Her answer threw me: “I’d rather he sob in front of me. 100 percent.”
In jaw-dropping news, my friend had never once cried at work, let alone in front of her boss. This also threw me, as I assumed everyone on planet earth had shed a few tears in front of their boss at some point. The first time I cried in front of my boss was when I was 19 years old, and the story actually makes me laugh now. I was working the graveyard shift at a diner, and one of my tables accused me of weight shaming them for asking if they wanted mayonnaise with their burgers. (It was the restaurant’s policy to ask if customers wanted mayo with burgers, because mayo was served in ramekins prepared in the kitchen and asking during ordering made everyone’s life easier.) I was frustrated that a question I had asked hundreds of people could be so massively misunderstood. And my reaction was tears. From then on, the floodgates have been pretty open. And every single time since then, when I’ve cried in front of a boss — or at work in general — the tears have been two things: caused by frustration and entirely uncontrollable.

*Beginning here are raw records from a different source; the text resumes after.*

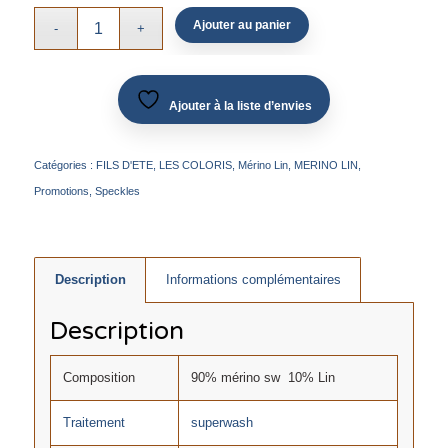
Ajouter au panier
Ajouter à la liste d’envies
Catégories :
FILS D'ETE
,
LES COLORIS
,
Mérino Lin
,
MERINO LIN
,
Promotions
,
Speckles
Description
Informations complémentaires
Description
Composition
90% mérino sw 10% Lin
Traitement
superwash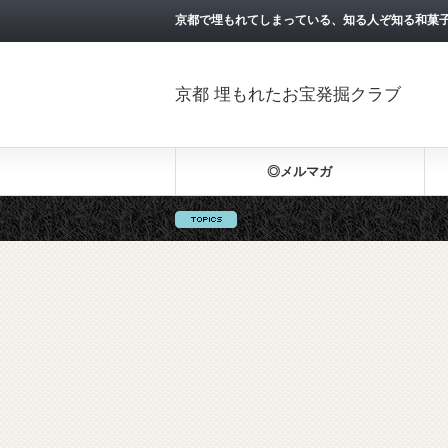
京都で埋もれてしまっている、知る人ぞ知る和菓
京都 埋もれたお宝発掘クラブ
◎メルマガ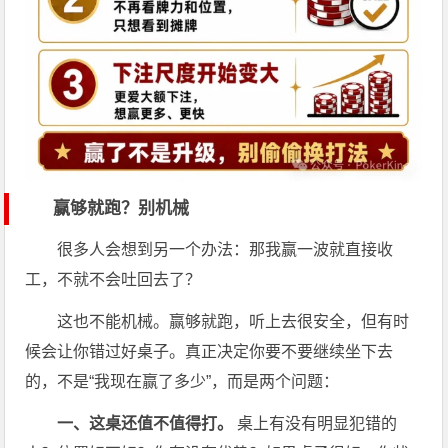
赢够就跑？别机械
很多人会想到另一个办法：那我赢一波就直接收
工，不就不会吐回去了？
这也不能机械。赢够就跑，听上去很安全，但有时
候会让你错过好桌子。真正决定你要不要继续坐下去
的，不是“我现在赢了多少”，而是两个问题：
一、这桌还值不值得打。
桌上有没有明显犯错的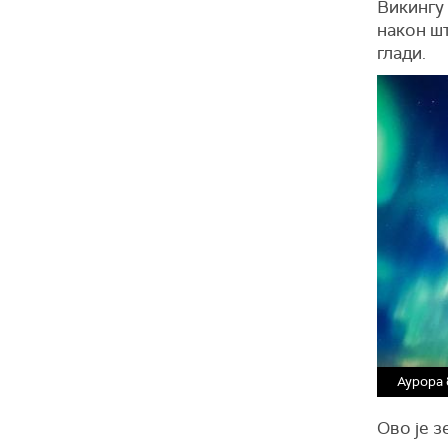
Викингу 
након шт
глади.
Аурора 
Ово је з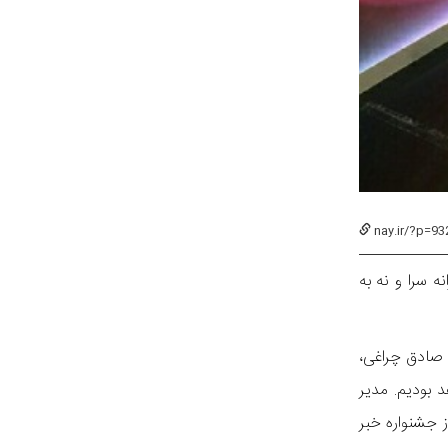
nay.ir/?p=93
ه سرا و نه به
 صادق چراغی،
 بودیم. مدیر
ز جشنواره خبر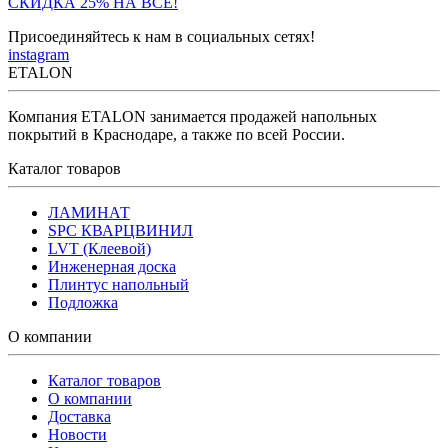
СКИДКА 25% НА ВСЁ!
Присоединяйтесь к нам в социальных сетях!
instagram
ETALON
Компания ETALON занимается продажей напольных
покрытий в Краснодаре, а также по всей России.
Каталог товаров
ЛАМИНАТ
SPC КВАРЦВИНИЛ
LVT (Клеевой)
Инженерная доска
Плинтус напольный
Подложка
О компании
Каталог товаров
О компании
Доставка
Новости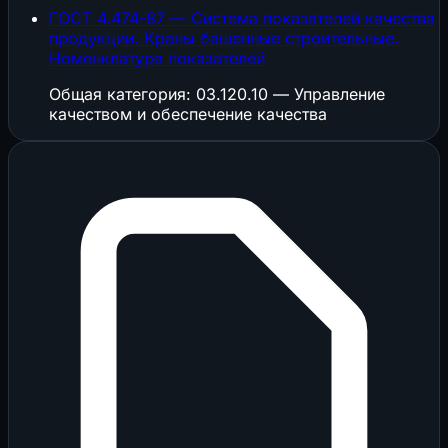
ГОСТ 4.474-87 — Система показателей качества
продукции. Краны башенные строительные.
Номенклатура показателей
Общая категория: 03.120.10 — Управление
качеством и обеспечение качества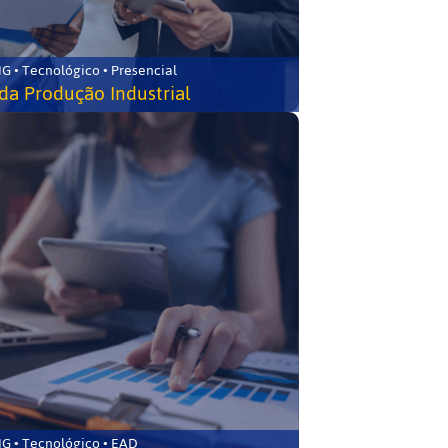
G • Tecnológico • Presencial
da Produção Industrial
G • Tecnológico • EAD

So when my coworker told me she wouldn’t want to cry in front our boss for fear of relinquishing any power she may have, I was surprised. Of all the times I have cried at work, I have never once thought I’d all of a sudden transformed into a powerless weakling in the eyes of my superior or my coworkers. I figured all those times I’d cried (let’s say 10 total), the person on the receiving end had just been concerned with how they could get me and my ever-reddening face out of their office as quickly as possible. But this conversation got me wondering what people think when they see others (me) cry at work. Do they think I’m unhinged? Bad at my job? Weak?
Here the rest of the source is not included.